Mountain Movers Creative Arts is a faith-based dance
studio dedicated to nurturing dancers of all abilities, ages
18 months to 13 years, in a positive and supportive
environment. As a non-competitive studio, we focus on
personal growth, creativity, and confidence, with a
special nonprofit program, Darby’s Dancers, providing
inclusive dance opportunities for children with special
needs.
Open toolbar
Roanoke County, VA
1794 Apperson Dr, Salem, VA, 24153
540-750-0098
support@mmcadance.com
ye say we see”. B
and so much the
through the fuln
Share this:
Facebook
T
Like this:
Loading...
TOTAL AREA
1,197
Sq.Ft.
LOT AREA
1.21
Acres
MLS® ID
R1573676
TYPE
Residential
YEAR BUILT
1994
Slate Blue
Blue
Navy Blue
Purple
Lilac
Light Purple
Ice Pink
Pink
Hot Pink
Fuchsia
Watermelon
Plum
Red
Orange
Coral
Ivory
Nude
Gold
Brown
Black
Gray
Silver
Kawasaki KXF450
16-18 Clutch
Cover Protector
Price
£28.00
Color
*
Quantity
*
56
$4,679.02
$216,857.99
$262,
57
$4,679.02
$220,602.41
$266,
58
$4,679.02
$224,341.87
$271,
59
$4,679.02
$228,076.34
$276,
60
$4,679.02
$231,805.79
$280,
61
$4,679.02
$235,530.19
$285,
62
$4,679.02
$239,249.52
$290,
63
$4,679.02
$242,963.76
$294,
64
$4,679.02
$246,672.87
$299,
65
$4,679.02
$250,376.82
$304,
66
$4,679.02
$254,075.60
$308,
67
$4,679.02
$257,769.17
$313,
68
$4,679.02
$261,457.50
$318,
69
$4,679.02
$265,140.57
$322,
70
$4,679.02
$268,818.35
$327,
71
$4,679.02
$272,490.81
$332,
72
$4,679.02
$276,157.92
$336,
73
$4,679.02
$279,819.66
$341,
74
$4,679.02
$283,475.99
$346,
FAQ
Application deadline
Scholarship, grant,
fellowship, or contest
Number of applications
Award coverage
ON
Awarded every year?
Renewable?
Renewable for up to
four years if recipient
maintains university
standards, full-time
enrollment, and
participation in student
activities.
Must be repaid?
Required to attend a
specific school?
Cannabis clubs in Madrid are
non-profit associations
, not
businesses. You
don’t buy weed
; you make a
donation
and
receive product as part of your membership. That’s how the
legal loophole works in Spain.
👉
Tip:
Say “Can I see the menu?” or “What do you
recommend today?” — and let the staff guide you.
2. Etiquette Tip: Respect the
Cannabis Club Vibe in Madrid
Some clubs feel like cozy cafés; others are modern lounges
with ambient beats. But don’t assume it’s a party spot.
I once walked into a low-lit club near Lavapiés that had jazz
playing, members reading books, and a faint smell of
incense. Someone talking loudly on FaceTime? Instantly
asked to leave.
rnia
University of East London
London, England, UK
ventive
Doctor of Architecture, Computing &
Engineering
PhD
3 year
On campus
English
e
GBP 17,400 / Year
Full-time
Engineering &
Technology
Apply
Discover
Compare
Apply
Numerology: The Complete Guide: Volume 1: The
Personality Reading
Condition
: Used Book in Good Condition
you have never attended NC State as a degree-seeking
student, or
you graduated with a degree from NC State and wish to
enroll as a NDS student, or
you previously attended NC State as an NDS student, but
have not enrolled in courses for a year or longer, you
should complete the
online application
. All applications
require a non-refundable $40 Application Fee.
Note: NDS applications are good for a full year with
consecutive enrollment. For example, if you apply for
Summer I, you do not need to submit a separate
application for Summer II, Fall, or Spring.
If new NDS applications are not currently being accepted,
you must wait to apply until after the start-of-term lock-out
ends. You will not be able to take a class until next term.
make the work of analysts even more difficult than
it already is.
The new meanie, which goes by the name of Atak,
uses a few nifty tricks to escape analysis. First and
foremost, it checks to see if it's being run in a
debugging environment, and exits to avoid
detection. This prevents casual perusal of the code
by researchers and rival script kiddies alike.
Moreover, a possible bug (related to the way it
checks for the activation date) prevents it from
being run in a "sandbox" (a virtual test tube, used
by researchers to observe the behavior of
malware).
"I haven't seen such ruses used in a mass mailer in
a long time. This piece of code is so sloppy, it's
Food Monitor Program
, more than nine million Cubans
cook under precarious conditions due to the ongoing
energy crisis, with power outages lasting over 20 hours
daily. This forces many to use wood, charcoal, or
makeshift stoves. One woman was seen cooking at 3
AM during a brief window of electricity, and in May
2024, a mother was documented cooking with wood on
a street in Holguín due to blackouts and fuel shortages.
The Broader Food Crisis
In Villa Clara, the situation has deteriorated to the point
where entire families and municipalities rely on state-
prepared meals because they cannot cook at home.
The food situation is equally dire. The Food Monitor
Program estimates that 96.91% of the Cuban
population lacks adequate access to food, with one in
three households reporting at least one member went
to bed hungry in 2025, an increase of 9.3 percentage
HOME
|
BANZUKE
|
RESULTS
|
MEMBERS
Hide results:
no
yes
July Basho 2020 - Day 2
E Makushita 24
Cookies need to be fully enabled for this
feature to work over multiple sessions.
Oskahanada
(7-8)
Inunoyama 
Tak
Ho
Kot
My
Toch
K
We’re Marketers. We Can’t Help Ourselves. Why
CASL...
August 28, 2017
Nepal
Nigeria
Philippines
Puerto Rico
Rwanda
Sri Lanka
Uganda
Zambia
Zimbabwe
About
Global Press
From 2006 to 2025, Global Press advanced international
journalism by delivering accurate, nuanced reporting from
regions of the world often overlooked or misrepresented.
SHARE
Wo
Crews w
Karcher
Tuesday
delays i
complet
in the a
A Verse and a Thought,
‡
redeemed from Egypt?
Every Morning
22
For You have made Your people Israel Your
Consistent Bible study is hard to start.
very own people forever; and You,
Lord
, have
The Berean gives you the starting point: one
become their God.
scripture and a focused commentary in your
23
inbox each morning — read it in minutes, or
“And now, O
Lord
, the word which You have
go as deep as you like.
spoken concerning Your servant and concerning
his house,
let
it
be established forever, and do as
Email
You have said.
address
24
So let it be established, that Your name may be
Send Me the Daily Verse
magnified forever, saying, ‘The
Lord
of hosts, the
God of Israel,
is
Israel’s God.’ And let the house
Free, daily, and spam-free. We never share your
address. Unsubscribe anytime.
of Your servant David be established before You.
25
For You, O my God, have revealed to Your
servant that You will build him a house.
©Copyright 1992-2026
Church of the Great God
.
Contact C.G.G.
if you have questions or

────

The full set of records is to be written out once more, word for word.

Mountain Movers Creative Arts is a faith-based dance
studio dedicated to nurturing dancers of all abilities, ages
18 months to 13 years, in a positive and supportive
environment. As a non-competitive studio, we focus on
personal growth, creativity, and confidence, with a
special nonprofit program, Darby’s Dancers, providing
inclusive dance opportunities for children with special
needs.
Open toolbar
Roanoke County, VA
1794 Apperson Dr, Salem, VA, 24153
540-750-0098
support@mmcadance.com
ye say we see”. B
and so much the
through the fuln
Share this:
Facebook
T
Like this:
Loading...
TOTAL AREA
1,197
Sq.Ft.
LOT AREA
1.21
Acres
MLS® ID
R1573676
TYPE
Residential
YEAR BUILT
1994
Slate Blue
Blue
Navy Blue
Purple
Lilac
Light Purple
Ice Pink
Pink
Hot Pink
Fuchsia
Watermelon
Plum
Red
Orange
Coral
Ivory
Nude
Gold
Brown
Black
Gray
Silver
Kawasaki KXF450
16-18 Clutch
Cover Protector
Price
£28.00
Color
*
Quantity
*
56
$4,679.02
$216,857.99
$262,
57
$4,679.02
$220,602.41
$266,
58
$4,679.02
$224,341.87
$271,
59
$4,679.02
$228,076.34
$276,
60
$4,679.02
$231,805.79
$280,
61
$4,679.02
$235,530.19
$285,
62
$4,679.02
$239,249.52
$290,
63
$4,679.02
$242,963.76
$294,
64
$4,679.02
$246,672.87
$299,
65
$4,679.02
$250,376.82
$304,
66
$4,679.02
$254,075.60
$308,
67
$4,679.02
$257,769.17
$313,
68
$4,679.02
$261,457.50
$318,
69
$4,679.02
$265,140.57
$322,
70
$4,679.02
$268,818.35
$327,
71
$4,679.02
$272,490.81
$332,
72
$4,679.02
$276,157.92
$336,
73
$4,679.02
$279,819.66
$341,
74
$4,679.02
$283,475.99
$346,
FAQ
Application deadline
Scholarship, grant,
fellowship, or contest
Number of applications
Award coverage
ON
Awarded every year?
Renewable?
Renewable for up to
four years if recipient
maintains university
standards, full-time
enrollment, and
participation in student
activities.
Must be repaid?
Required to attend a
specific school?
Cannabis clubs in Madrid are
non-profit associations
, not
businesses. You
don’t buy weed
; you make a
donation
and
receive product as part of your membership. That’s how the
legal loophole works in Spain.
👉
Tip:
Say “Can I see the menu?” or “What do you
recommend today?” — and let the staff guide you.
2. Etiquette Tip: Respect the
Cannabis Club Vibe in Madrid
Some clubs feel like cozy cafés; others are modern lounges
with ambient beats. But don’t assume it’s a party spot.
I once walked into a low-lit club near Lavapiés that had jazz
playing, members reading books, and a faint smell of
incense. Someone talking loudly on FaceTime? Instantly
asked to leave.
rnia
University of East London
London, England, UK
ventive
Doctor of Architecture, Computing &
Engineering
PhD
3 year
On campus
English
e
GBP 17,400 / Year
Full-time
Engineering &
Technology
Apply
Discover
Compare
Apply
Numerology: The Complete Guide: Volume 1: The
Personality Reading
Condition
: Used Book in Good Condition
you have never attended NC State as a degree-seeking
student, or
you graduated with a degree from NC State and wish to
enroll as a NDS student, or
you previously attended NC State as an NDS student, but
have not enrolled in courses for a year or longer, you
should complete the
online application
. All applications
require a non-refundable $40 Application Fee.
Note: NDS applications are good for a full year with
consecutive enrollment. For example, if you apply for
Summer I, you do not need to submit a separate
application for Summer II, Fall, or Spring.
If new NDS applications are not currently being accepted,
you must wait to apply until after the start-of-term lock-out
ends. You will not be able to take a class until next term.
make the work of analysts even more difficult than
it already is.
The new meanie, which goes by the name of Atak,
uses a few nifty tricks to escape analysis. First and
foremost, it checks to see if it's being run in a
debugging environment, and exits to avoid
detection. This prevents casual perusal of the code
by researchers and rival script kiddies alike.
Moreover, a possible bug (related to the way it
checks for the activation date) prevents it from
being run in a "sandbox" (a virtual test tube, used
by researchers to observe the behavior of
malware).
"I haven't seen such ruses used in a mass mailer in
a long time. This piece of code is so sloppy, it's
Food Monitor Program
, more than nine million Cubans
cook under precarious conditions due to the ongoing
energy crisis, with power outages lasting over 20 hours
daily. This forces many to use wood, charcoal, or
makeshift stoves. One woman was seen cooking at 3
AM during a brief window of electricity, and in May
2024, a mother was documented cooking with wood on
a street in Holguín due to blackouts and fuel shortages.
The Broader Food Crisis
In Villa Clara, the situation has deteriorated to the point
where entire families and municipalities rely on state-
prepared meals because they cannot cook at home.
The food situation is equally dire. The Food Monitor
Program estimates that 96.91% of the Cuban
population lacks adequate access to food, with one in
three households reporting at least one member went
to bed hungry in 2025, an increase of 9.3 percentage
HOME
|
BANZUKE
|
RESULTS
|
MEMBERS
Hide results:
no
yes
July Basho 2020 - Day 2
E Makushita 24
Cookies need to be fully enabled for this
feature to work over multiple sessions.
Oskahanada
(7-8)
Inunoyama 
Tak
Ho
Kot
My
Toch
K
We’re Marketers. We Can’t Help Ourselves. Why
CASL...
August 28, 2017
Nepal
Nigeria
Philippines
Puerto Rico
Rwanda
Sri Lanka
Uganda
Zambia
Zimbabwe
About
Global Press
From 2006 to 2025, Global Press advanced international
journalism by delivering accurate, nuanced reporting from
regions of the world often overlooked or misrepresented.
SHARE
Wo
Crews w
Karcher
Tuesday
delays i
complet
in the a
A Verse and a Thought,
‡
redeemed from Egypt?
Every Morning
22
For You have made Your people Israel Your
Consistent Bible study is hard to start.
very own people forever; and You,
Lord
, have
The Berean gives you the starting point: one
become their God.
scripture and a focused commentary in your
23
inbox each morning — read it in minutes, or
“And now, O
Lord
, the word which You have
go as deep as you like.
spoken concerning Your servant and concerning
his house,
let
it
be established forever, and do as
Email
You have said.
address
24
So let it be established, that Your name may be
Send Me the Daily Verse
magnified forever, saying, ‘The
Lord
of hosts, the
God of Israel,
is
Israel’s God.’ And let the house
Free, daily, and spam-free. We never share your
address. Unsubscribe anytime.
of Your servant David be established before You.
25
For You, O my God, have revealed to Your
servant that You will build him a house.
©Copyright 1992-2026
Church of the Great God
.
Contact C.G.G.
if you have questions or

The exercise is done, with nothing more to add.